Ending An Apprenticeship Marks a New Life In Artisanry

Sometimes, when things seem to be ending...

...you start to see it's only just beginning.

In some ways I have been in this place before. Training an apprentice can be hard. You take in a young man and work with him. He learns and becomes smart. You work with him some more and he becomes smarter than you and before you know it he's learned to fly his own plane. In just a few days I have been forewarning you that my apprentice and friend John Winter returns to Patagonia. He is no longer an apprentice but more a journeyman setting out fully equipped and able to travel forward into his new life as a craftsman.

My dovetails fit perfectly with no flawed lines or alignments. I expect that and they always do. Having made about many dozens of thousands they should be. I use no guides and they need no chiseling after the saw cuts to make them fit. Of course pine compresses differently to walnut and cherry and especially other hard, dense-grained woods like rosewood or cocobolo, so these are perhaps the easiest of all. Herein lies one subtle difference between machine cut joints and hand tools and it’s one most people including 99% of woodworkers who use machines for their joinery miss. Using hand tools allows me to micro-adjust the tolerances between the components so that I take full advantage of the natural properties of the different species and indeed the different densities of wood within the wood type itself too. The wood adjacent to knots is denser than the regular straight grain of knot-free wood.

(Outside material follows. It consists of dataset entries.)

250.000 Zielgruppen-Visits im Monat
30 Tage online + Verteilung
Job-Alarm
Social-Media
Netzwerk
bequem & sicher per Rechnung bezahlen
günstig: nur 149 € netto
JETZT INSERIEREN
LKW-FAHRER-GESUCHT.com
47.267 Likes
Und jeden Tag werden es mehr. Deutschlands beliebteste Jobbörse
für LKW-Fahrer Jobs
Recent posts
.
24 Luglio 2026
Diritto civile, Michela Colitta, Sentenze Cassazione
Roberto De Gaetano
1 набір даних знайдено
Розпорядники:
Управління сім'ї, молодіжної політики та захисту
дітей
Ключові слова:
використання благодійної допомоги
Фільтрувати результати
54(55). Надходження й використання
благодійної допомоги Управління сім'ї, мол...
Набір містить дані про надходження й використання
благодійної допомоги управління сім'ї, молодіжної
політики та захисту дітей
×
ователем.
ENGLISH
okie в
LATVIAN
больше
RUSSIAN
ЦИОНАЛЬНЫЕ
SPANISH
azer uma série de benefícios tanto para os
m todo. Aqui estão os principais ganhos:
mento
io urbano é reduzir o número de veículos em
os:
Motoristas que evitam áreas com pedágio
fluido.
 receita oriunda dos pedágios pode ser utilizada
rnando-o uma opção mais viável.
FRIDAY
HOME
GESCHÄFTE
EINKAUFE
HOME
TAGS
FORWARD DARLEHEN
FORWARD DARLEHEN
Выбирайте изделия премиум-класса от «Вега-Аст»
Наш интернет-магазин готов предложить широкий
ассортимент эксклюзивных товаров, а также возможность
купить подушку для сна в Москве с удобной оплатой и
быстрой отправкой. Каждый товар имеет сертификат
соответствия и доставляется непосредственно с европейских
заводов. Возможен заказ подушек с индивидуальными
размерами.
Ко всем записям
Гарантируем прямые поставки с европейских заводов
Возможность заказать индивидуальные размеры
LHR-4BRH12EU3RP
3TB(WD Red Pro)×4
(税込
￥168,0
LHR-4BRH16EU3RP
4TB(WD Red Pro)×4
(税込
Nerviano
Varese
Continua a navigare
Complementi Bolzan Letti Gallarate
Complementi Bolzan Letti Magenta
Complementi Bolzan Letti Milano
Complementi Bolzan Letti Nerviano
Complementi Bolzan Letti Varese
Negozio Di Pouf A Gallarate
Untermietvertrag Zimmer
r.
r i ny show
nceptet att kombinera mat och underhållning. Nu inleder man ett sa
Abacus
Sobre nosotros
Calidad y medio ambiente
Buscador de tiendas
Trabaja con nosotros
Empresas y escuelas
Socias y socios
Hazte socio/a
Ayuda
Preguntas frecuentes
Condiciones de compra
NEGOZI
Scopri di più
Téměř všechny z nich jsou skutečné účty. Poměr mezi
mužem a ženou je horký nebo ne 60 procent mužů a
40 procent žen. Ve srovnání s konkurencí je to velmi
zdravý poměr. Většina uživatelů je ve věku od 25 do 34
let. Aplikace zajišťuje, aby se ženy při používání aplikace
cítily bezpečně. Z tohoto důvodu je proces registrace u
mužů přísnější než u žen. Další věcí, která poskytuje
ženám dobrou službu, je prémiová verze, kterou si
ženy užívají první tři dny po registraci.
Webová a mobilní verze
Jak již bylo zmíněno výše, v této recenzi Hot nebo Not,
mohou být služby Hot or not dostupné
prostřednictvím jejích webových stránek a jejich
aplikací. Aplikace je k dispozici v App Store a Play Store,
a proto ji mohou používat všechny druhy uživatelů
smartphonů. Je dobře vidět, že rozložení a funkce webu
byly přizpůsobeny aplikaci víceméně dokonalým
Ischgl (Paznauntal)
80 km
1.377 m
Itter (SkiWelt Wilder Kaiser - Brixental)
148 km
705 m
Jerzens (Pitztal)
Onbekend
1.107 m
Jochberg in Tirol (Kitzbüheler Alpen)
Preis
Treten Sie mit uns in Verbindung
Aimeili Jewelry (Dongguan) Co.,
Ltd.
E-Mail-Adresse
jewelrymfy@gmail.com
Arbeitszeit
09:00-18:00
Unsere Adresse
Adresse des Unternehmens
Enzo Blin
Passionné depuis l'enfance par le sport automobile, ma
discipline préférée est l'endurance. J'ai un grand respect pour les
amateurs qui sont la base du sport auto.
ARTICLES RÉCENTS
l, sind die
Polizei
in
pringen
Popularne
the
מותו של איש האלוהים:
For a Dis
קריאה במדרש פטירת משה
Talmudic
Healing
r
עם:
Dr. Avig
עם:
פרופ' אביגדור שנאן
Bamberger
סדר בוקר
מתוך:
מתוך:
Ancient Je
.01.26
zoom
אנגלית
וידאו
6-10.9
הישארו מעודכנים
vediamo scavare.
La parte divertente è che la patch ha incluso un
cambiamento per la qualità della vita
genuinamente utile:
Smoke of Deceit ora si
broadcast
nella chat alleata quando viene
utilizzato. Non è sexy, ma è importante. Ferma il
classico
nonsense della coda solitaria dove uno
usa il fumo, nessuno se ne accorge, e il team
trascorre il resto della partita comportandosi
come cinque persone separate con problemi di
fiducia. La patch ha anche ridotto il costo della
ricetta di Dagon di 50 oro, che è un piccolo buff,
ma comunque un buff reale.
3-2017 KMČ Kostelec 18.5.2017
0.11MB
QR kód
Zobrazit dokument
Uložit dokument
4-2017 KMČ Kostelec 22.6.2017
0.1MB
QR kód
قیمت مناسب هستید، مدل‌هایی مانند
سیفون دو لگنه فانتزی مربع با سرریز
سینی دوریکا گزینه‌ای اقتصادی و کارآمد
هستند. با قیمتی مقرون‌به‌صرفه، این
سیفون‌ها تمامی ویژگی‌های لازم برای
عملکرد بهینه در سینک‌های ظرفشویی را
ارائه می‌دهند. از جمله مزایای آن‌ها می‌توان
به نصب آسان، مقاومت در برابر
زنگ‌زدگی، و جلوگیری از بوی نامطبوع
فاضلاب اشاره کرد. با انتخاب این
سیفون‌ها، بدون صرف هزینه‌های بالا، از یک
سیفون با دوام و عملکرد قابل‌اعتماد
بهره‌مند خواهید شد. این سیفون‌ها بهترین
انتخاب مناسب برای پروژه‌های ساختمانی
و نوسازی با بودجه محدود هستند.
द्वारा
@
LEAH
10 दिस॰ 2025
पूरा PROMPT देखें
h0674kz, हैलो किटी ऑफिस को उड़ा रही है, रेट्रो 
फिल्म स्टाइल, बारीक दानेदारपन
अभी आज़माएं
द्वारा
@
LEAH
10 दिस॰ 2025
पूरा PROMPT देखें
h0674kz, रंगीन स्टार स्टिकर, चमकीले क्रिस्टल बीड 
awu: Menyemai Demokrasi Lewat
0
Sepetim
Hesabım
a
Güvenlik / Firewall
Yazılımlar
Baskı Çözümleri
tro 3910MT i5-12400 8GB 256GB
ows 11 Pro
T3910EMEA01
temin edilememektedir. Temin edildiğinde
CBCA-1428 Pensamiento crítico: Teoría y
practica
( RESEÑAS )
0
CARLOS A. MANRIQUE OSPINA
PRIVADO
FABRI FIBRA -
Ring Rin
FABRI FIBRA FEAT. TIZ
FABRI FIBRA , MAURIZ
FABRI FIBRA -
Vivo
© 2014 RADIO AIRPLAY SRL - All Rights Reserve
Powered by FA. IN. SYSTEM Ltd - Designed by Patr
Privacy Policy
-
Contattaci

I again adjust for this in my joinery too, especially around dovetails and such.




Filming the current series of the toolbox build obviously entails thinking ahead and having made so many such boxes through the years, compared to others, this box is an excellent starter project for new woodworkers. That is as long as you know a couple of tricks of the trade to settle the joints and seat them solidly in the glue up. Here is the issue; working with pine is much different than many if not all the hardwoods. Generally, hardwoods have growth rings in the same way softwoods do. The difference is that hardwoods are more evenly dense across the individual growth rings and across the periods of growth when more rapid growth takes place over longer periods as in times when there were droughts or heavy rain and good warmth during a period of growth. In other words, when plantation grown woods grow without canopy and over say a 50 year span, you might have two decades of good and steady rain and warmth that caused more rapid growth. The expanse of wood in this growth period shows in the growth rings and you will find the softer spring and summer growth say in softwoods such as pine and spruce, fir and so on, is generally softer on average so that the growth that took place either side of that faster growth might be as much as half the growth and the growth rings are much tighter and the discrepancy of hardness between the hard and softer aspect much less. Months or even years later, when, we are cutting our joints,this varied density can influence our decisions as we cut the dovetails. Interesting, I think. So, when we glue up we recognise problem areas resulting from the absorption of moisture from the glue. We also recognise that joints need a little lead in to stop grain from collapsing under the pressure. These are what we address in the films and it's important when you have large multiples of dovetails all swelling at the same time.


As John Winter has been making his joints, I too have been making mine in the last toolbox we make in the actual filming of the project. He planes his joints and I plane mine. He kneels on the floor and straddles his box, or climbs atop the bench (health and safety freakout) whilst I work out my strategy on the benchtop and in the vise. His outside is more complex to plane whereas mine is much simpler. Pine is more prone to tear than are hardwoods like oak and mahogany, but we both get there and the boxes both are look good now as they near completion and the marks are all planed off. My dovetails were of course easier to work. In a couple of hours I was done and the glue up went quickly as we filmed them closing. Next we add the protective trim to the skirting and rim and this is an amazing transformation of rigidity to the overall. That's the next filming session. In the meantime I have a six-day class starting on Monday. I'm looking forward to this as it's already full of enthusiastic people wanting to learn.